Simulation is relatively straightforward, and is helpful in concretizing the notation often used in discussion survival data. After setting some parameters, we generate some covariate values, then simply draw an event time and a censoring time. The minimum of these is "observed" and we record whether it was the event time or the censoring time.
SAS
data simcox;
beta1 = 2;
beta2 = -1;
lambdat = 0.002; *baseline hazard;
lambdac = 0.004; *censoring hazard;
do i = 1 to 10000;
x1 = normal(0);
x2 = normal(0);
linpred = exp(-beta1*x1 - beta2*x2);
t = rand("WEIBULL", 1, lambdaT * linpred);
* time of event;
c = rand("WEIBULL", 1, lambdaC);
* time of censoring;
time = min(t, c); * which came first?;
censored = (c lt t);
output;
end;
run;
The phreg procedure (section 4.3.1) will show us the effects of the censoring as well as the results of fitting the regression model. We use the ODS system to reduce the output.

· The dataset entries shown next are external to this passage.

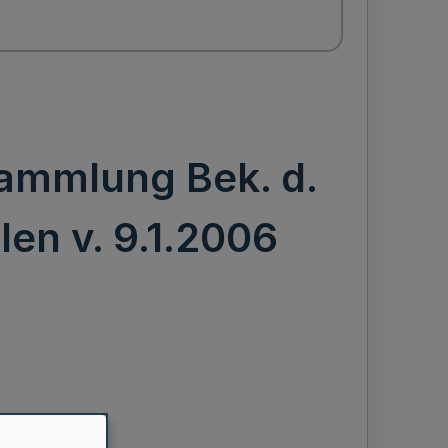
rsammlung Bek. d.
en v. 9.1.2006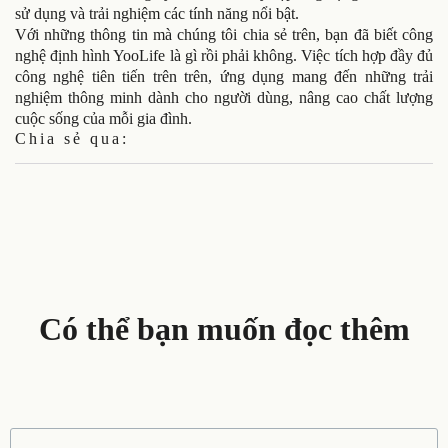
sử dụng và trải nghiệm các tính năng nổi bật.
Với những thông tin mà chúng tôi chia sẻ trên, bạn đã biết công
nghệ định hình YooLife là gì rồi phải không. Việc tích hợp đầy đủ
công nghệ tiên tiến trên trên, ứng dụng mang đến những trải
nghiệm thông minh dành cho người dùng, nâng cao chất lượng
cuộc sống của mỗi gia đình.
Chia sẻ qua:
Có thể bạn muốn đọc thêm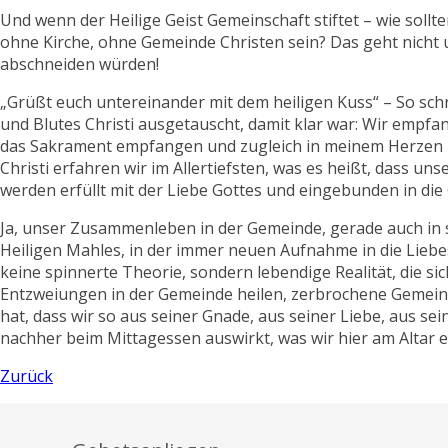
Und wenn der Heilige Geist Gemeinschaft stiftet – wie soll
ohne Kirche, ohne Gemeinde Christen sein? Das geht nicht 
abschneiden würden!
„Grüßt euch untereinander mit dem heiligen Kuss“ – So schr
und Blutes Christi ausgetauscht, damit klar war: Wir empfa
das Sakrament empfangen und zugleich in meinem Herzen u
Christi erfahren wir im Allertiefsten, was es heißt, dass un
werden erfüllt mit der Liebe Gottes und eingebunden in die
Ja, unser Zusammenleben in der Gemeinde, gerade auch in 
Heiligen Mahles, in der immer neuen Aufnahme in die Liebes
keine spinnerte Theorie, sondern lebendige Realität, die si
Entzweiungen in der Gemeinde heilen, zerbrochene Gemeinsc
hat, dass wir so aus seiner Gnade, aus seiner Liebe, aus se
nachher beim Mittagessen auswirkt, was wir hier am Altar e
Zurück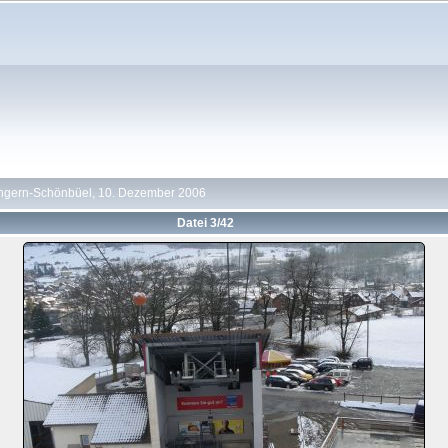
ngern-Schönbüel, 10. Dezember 2006
Datei 3/42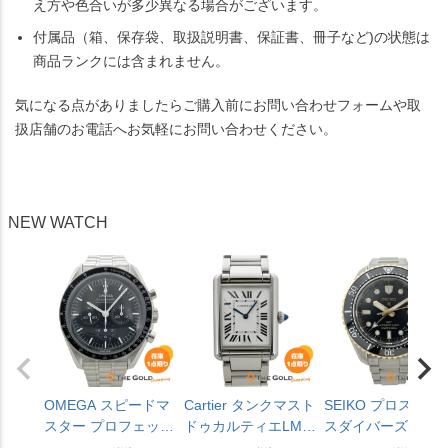
え方や色合いが多少異なる場合がございます。
付属品（箱、保存袋、取扱説明書、保証書、冊子など)の状態は
商品ランクには含まれません。
気になる点がありましたらご購入前にお問い合わせフォームや取
扱店舗のお電話へお気軽にお問い合わせください。
NEW WATCH
OMEGA スピードマ
Cartier タンクマスト
SEIKO プロスペッ
スター プロフェッシ
ドゥカルティエLM
スダイバーズキュ
ョナル
WSTA0106 ラージモ
バーGMT SBEJ030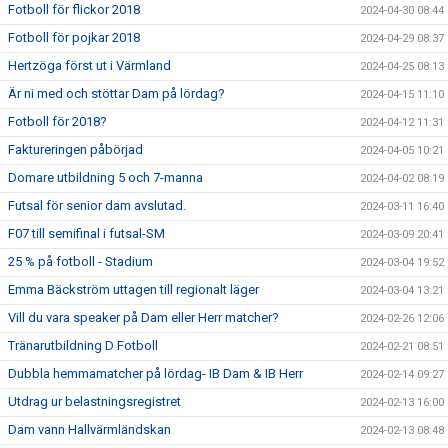
Fotboll för flickor 2018
2024-04-30 08:44
Fotboll för pojkar 2018
2024-04-29 08:37
Hertzöga först ut i Värmland
2024-04-25 08:13
Är ni med och stöttar Dam på lördag?
2024-04-15 11:10
Fotboll för 2018?
2024-04-12 11:31
Faktureringen påbörjad
2024-04-05 10:21
Domare utbildning 5 och 7-manna
2024-04-02 08:19
Futsal för senior dam avslutad.
2024-03-11 16:40
F07 till semifinal i futsal-SM
2024-03-09 20:41
25 % på fotboll - Stadium
2024-03-04 19:52
Emma Bäckström uttagen till regionalt läger
2024-03-04 13:21
Vill du vara speaker på Dam eller Herr matcher?
2024-02-26 12:06
Tränarutbildning D Fotboll
2024-02-21 08:51
Dubbla hemmamatcher på lördag- IB Dam & IB Herr
2024-02-14 09:27
Utdrag ur belastningsregistret
2024-02-13 16:00
Dam vann Hallvärmländskan
2024-02-13 08:48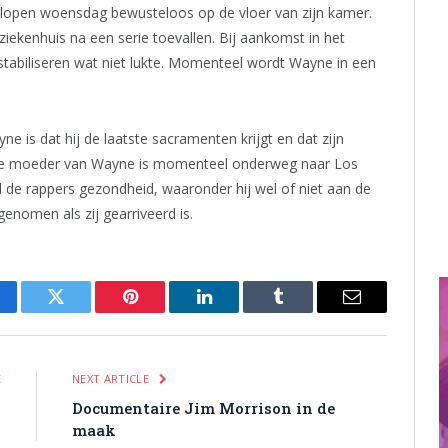
lopen woensdag bewusteloos op de vloer van zijn kamer.
iekenhuis na een serie toevallen. Bij aankomst in het
stabiliseren wat niet lukte. Momenteel wordt Wayne in een
 is dat hij de laatste sacramenten krijgt en dat zijn
. De moeder van Wayne is momenteel onderweg naar Los
d de rappers gezondheid, waaronder hij wel of niet aan de
enomen als zij gearriveerd is.
cebook
Twitter
Pinterest
LinkedIn
Tumblr
Email
E
NEXT ARTICLE
k
Documentaire Jim Morrison in de
y
maak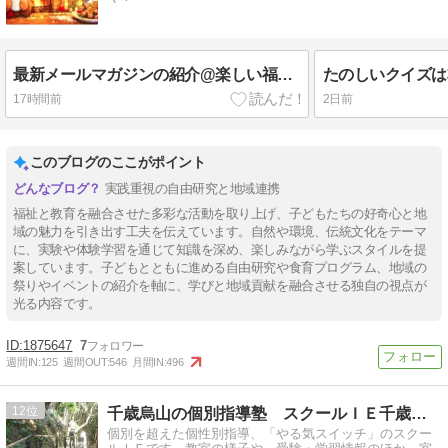
最新メールマガジンの紹介@楽しい福祉「他の子ができるようにすることが特別支援教育か？」
17時間前
2日前
このブログのここがポイント
実践重視の自由研究と地域連携
福祉と教育を融合させた多彩な活動を取り上げ、子どもたちの好奇心と地
域の魅力を引き出す工夫を伝えています。自然や環境、伝統文化をテーマ
に、実験や体験学習を通じて知識を深め、楽しみながら学ぶスタイルを提
案しています。子どもとともに進める自由研究や食育プログラム、地域の
祭りやイベントの紹介を軸に、学びと地域貢献を融合させる独自の視点が
光る内容です。
1875647
7
週間IN:
125
週間OUT:
546
月間IN:
496
12
千歳烏山の個別指導塾 スクールＩＥ千歳烏山校の室長日記
個別を超えた個性別指導、「やる気スイッチ」のスクー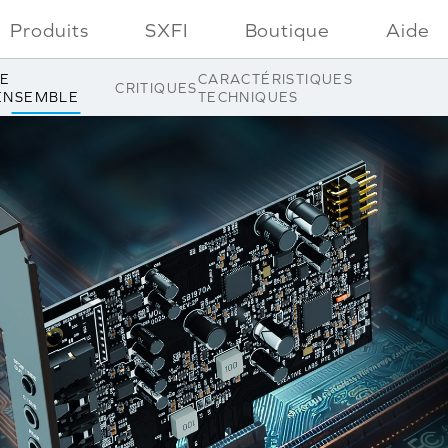
Produits
SXFI
Boutique
Aide
E
CARACTÉRISTIQUES
CRITIQUES
ENSEMBLE
TECHNIQUES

ods select censoredsummary parameterestimates;
proc phreg data=simcox;
model time*censored(1) = x1 x2;
run;
The PHREG Procedure
Summary of the Number of Event and Censored Values
Percent
Total Event Censored Censored
10000 5971 4029 40.29
Analysis of Maximum Likelihood Estimates
Parameter Standard
Parameter DF Estimate Error Chi-Square Pr > ChiSq
x1 1 1.98628 0.02213 8059.0716 <.0001
x2 1 -1.01310 0.01583 4098.0277 <.0001
Analysis of Maximum Likelihood Estimates
Hazard
Parameter Ratio
x1 7.288
x2 0.363
R
n = 10000
beta1 = 2; beta2 = -1
lambdaT = .002 # baseline hazard
lambdaC = .004 # hazard of censoring
x1 = rnorm(n,0)
x2 = rnorm(n,0)
# true event time
T = rweibull(n, shape=1, scale=lambdaT*exp(-beta1*x1-beta2*x2))
C = rweibull(n, shape=1, scale=lambdaC) #censoring time
time = pmin(T,C) #observed time is min of censored and true
event = time==T # set to 1 if event is observed
Having generated the data, we assess the effects of censoring with the table() function (section 2.2.1) and load the survival() library to fit the Cox model.
> table(event)
event
FALSE TRUE
4083 5917
> library(survival)
> coxph(Surv(time, event)~ x1 + x2, method="breslow")
Call:
coxph(formula = Surv(time, event) ~ x1 + x2, method = "breslow")
coef exp(coef) se(coef) z p
x1 1.98 7.236 0.0222 89.2 0
x2 -1.02 0.359 0.0160 -64.2 0
Likelihood ratio test=11369 on 2 df, p=0 n= 10000
These parameters result in data where approximately 40% of the observations are censored. The parameter estimates are similar to the true parameter values.